That’s not funny. Opponents of evolution and climate change try to discredit critical thinking.

Is the debate over “evolution” the same as the debate over “climate change”?

Well, I think they’re both alike and different. First, the similarities, which I think are mostly sociological:

*Both issues suffer from “semantic creep,” which tends to prevent rational discussion.

So a vague word like “evolution” can range in meaning from the trivial and tautological—change over time and survival of the fittest—to the uncontroversial—certain organisms share common ancestors and natural selection explains some things—to the questionable and ideological—everything is the result of a purely impersonal process, we don’t exist for a purpose, we’re just carriers for selfish genes, natural selection and random genetic mutations explain everything interesting, and so forth. If you doubt the latter, you get lumped in with doubting the former.

‘Evolution’ is not a vague term. It is a widely accepted theory based on a massive amount of science.

*With both issues, dissenters, especially in science, are severely punished, and if possible, ostracized and denied tenure.

*Both issues have broad metaphysical implications, which are recognized, if not quite admitted, on all sides.

*Skeptics of both issues are customarily accused of bad faith, bias, religious bigotry, and the like.

*With both issues, the chaff of ideological assumptions has a way of contaminating the wheat of empirical evidence, and in the process, damaging public trust in science.

*If you doubt either idea, you’re accused, not of doubting that one idea, but of doubting science itself.

*With both issues, we hear a lot about consensus.

*Both have a way of surviving at the theoretical level even when individual pieces of evidence bite the dust.

*They’re both deeply embedded in the worldview of what David Brooks, perhaps with tongue-in-cheek, has called the “educated class.”

Another similarity – the Discovery Institute been a major player in trying to discredit both the science of evolution and the science of climate change.
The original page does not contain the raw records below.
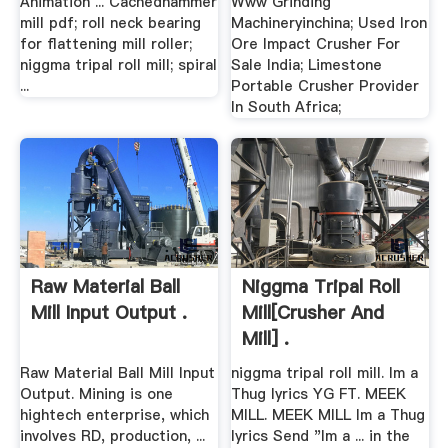
Animation ... Cachedhammer
Www Grinding
mill pdf; roll neck bearing
Machineryinchina; Used Iron
for flattening mill roller;
Ore Impact Crusher For
niggma tripal roll mill; spiral
Sale India; Limestone
...
Portable Crusher Provider
In South Africa;
Raw Material Ball
Niggma Tripal Roll
Mill Input Output .
Mill[crusher And
Mill] .
Raw Material Ball Mill Input
niggma tripal roll mill. Im a
Output. Mining is one
Thug lyrics YG FT. MEEK
hightech enterprise, which
MILL. MEEK MILL Im a Thug
involves RD, production, ...
lyrics Send "Im a ... in the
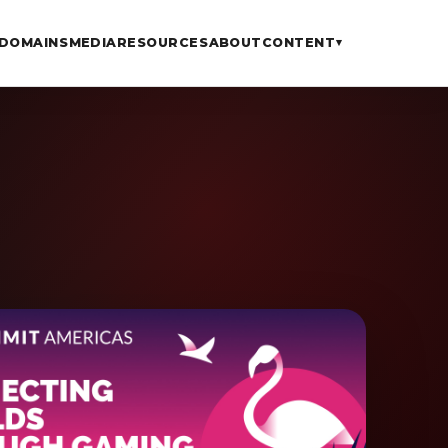
DOMAINS
MEDIA
RESOURCES
ABOUT
CONTENT
▾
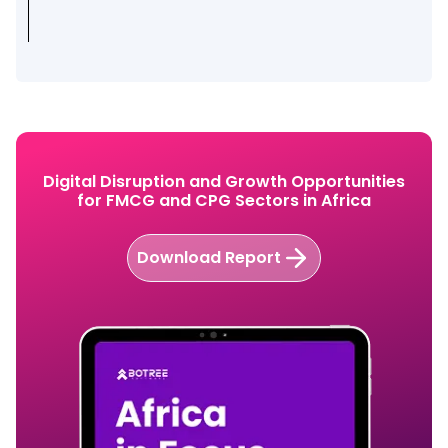
Digital Disruption and Growth Opportunities
for FMCG and CPG Sectors in Africa
Download Report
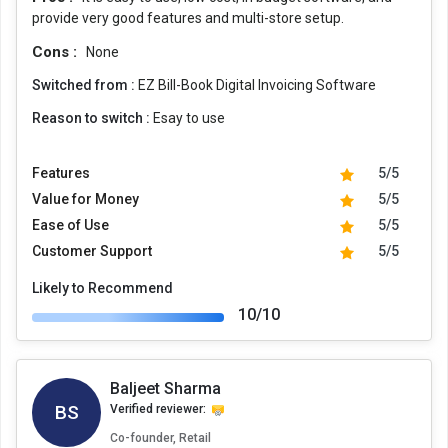
provide very good features and multi-store setup.
Cons :
None
Switched from :
EZ Bill-Book Digital Invoicing Software
Reason to switch :
Esay to use
Features
5/5
Value for Money
5/5
Ease of Use
5/5
Customer Support
5/5
Likely to Recommend
10/10
Baljeet Sharma
BS
Verified reviewer:
Co-founder, Retail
Evolutionary theory, Neo-Darwinian or otherwise, attempts to reconstruct the past in very broad terms, and so can’t make detailed predictions about the future. Orthodox global warming theory does try to predict the future. So it’s much easier to qualify or decisively refute than is Neo-Darwinism.

A bizarre claim. They are trying to say that predictions about the future can be decisively refuted. How? By making counter predictions?

On the Discovery Institute:

The Discovery Institute (DI) is a non-profit public policy think tank based in Seattle, Washington, best known for its advocacy of the pseudoscientific principle of intelligent design (ID). Its “Teach the Controversy” campaign aims to permit teaching of anti-evolution, intelligent-design beliefs in United States public high school science courses alongside accepted scientific theories, positing that a scientific controversy exists over these subjects.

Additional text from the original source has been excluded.